Relevant reports were identified by searching PubMed, Embase, Chinese Wanfang Data and Chinese National Knowledge Infrastructure databases. Long-term health conditions were compared in exposed birth cohorts and unexposed controls. Fixed-effects models and random-effects models were used to combine results on adult overweight, obesity, type 2 diabetes, hyperglycaemia, hypertension, the metabolic syndrome and schizophrenia. The heterogeneity across reports was assessed. Subgroup analyses were carried out using reported famine severity, provincial mortality during famine, sex and other report characteristics.


In all, 36 reports were eligible for systematic review and 21 could be used for meta-analysis. The number of events we analysed ranged from 1029 for hyperglycaemia to 8973 for hypertension. As reported by others, overweight, type 2 diabetes, hyperglycaemia, the metabolic syndrome, and schizophrenia were more common among adults born during the famine compared with controls born after the famine. By contrast, there were no increases in overweight [odds ratio (OR) 0.68; 95% confidence interval (CI): 0.27-1.72], type 2 diabetes (OR 0.96; 95% CI: 0.73-1.28), hyperglycaemia (OR 0.99; 95% CI: 0.72-1.36) or the metabolic syndrome (OR 1.11; 95% CI: 1.00-1.22) comparing adults born during the famine with controls born either after or before the famine. For schizophrenia, the effect estimates (OR 1.60; 95% CI: 1.50-1.70, combining control groups) were similar in the two scenarios.

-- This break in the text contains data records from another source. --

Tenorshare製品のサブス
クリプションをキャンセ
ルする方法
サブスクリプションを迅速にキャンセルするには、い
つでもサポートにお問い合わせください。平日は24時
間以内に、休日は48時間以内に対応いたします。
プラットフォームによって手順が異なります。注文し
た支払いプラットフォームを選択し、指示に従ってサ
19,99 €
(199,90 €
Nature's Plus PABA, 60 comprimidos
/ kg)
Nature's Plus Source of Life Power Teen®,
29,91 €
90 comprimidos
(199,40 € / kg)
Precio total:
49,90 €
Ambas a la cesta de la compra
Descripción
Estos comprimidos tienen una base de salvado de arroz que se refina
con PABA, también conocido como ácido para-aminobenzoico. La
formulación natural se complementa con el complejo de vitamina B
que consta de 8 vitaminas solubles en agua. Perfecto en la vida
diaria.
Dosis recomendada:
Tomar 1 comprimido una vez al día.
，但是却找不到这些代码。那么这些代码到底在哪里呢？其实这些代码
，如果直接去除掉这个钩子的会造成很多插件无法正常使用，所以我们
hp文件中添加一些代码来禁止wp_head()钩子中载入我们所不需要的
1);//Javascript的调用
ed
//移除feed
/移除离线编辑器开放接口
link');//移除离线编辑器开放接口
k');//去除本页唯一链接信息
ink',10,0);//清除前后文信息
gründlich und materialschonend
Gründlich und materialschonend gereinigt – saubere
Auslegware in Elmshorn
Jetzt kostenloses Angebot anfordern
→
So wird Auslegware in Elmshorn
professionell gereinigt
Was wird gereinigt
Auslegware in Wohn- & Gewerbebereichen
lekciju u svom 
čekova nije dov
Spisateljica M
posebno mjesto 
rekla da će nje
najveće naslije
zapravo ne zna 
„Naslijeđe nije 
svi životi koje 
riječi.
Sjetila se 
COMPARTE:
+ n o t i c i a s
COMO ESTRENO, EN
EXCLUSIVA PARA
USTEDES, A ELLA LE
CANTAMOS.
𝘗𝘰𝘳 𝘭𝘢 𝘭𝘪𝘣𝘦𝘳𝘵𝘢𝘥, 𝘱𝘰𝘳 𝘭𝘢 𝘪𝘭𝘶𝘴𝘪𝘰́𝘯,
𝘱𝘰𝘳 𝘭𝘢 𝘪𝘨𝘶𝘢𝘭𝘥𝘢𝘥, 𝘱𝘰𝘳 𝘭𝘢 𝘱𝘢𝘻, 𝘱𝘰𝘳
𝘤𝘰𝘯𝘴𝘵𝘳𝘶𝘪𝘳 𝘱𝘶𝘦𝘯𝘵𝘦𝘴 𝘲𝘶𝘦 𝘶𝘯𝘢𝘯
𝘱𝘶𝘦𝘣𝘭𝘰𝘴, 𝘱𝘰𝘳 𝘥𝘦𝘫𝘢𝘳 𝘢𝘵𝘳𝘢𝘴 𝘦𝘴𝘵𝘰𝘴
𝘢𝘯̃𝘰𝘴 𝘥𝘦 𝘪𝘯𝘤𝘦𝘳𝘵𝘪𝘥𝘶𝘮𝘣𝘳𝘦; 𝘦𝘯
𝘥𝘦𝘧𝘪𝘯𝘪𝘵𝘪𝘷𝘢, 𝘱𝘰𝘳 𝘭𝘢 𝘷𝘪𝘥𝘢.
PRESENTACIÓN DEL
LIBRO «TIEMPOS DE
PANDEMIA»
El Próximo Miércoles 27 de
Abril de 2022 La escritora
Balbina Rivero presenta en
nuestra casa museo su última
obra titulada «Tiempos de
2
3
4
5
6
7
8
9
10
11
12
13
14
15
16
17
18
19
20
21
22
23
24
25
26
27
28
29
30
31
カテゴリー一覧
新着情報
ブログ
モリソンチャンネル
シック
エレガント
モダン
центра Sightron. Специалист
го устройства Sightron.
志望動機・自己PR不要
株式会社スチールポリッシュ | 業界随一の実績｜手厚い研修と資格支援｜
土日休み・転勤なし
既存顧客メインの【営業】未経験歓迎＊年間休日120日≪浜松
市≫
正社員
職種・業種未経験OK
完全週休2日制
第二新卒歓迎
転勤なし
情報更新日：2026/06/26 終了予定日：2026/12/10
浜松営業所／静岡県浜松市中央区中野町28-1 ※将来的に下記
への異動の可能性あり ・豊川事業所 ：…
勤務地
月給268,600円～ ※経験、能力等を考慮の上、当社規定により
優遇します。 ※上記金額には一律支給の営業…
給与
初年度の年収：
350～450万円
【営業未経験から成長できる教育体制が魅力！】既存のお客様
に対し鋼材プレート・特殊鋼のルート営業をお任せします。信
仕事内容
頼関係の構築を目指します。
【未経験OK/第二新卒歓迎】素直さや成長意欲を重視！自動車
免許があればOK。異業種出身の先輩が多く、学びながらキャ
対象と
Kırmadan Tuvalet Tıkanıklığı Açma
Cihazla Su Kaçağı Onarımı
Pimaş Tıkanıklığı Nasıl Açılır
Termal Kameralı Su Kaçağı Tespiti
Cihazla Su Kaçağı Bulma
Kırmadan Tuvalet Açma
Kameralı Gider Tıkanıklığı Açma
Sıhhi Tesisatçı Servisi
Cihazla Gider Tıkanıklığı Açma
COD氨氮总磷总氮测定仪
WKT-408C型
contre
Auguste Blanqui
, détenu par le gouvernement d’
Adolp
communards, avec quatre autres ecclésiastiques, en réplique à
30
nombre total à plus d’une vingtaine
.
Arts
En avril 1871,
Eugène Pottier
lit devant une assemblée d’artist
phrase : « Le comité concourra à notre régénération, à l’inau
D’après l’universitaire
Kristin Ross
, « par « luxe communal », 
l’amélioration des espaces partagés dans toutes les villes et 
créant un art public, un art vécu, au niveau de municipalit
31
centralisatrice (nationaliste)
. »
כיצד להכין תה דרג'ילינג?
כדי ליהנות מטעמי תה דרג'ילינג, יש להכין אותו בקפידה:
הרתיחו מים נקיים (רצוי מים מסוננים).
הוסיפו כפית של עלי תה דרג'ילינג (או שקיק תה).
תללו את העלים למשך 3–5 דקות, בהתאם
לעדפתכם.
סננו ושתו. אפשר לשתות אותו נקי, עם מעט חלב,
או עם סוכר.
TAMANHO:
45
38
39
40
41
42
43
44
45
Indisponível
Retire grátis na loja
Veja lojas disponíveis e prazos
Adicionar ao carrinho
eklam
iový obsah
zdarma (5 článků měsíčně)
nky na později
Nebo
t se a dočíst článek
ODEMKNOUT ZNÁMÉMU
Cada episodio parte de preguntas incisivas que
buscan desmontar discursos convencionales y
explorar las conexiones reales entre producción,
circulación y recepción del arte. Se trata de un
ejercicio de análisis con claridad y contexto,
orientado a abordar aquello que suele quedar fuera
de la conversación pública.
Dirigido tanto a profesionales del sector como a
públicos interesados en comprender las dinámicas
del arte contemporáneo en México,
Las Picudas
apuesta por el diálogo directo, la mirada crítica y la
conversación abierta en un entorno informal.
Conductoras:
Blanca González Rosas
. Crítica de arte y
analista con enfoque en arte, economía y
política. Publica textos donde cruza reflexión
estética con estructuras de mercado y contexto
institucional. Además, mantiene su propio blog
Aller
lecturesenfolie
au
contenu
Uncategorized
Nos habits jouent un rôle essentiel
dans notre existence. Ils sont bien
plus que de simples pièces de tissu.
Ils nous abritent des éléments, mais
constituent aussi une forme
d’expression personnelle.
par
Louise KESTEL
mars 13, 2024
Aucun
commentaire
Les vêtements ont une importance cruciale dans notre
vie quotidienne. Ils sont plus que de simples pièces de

Our findings suggest that uncontrolled age differences between famine and post-famine births could explain most effects commonly attributed to the famine. For more reliable estimates of long-term famine effects in China, other analyses will be needed with age-appropriate controls and better information on the severity and timing of the famine in the populations included.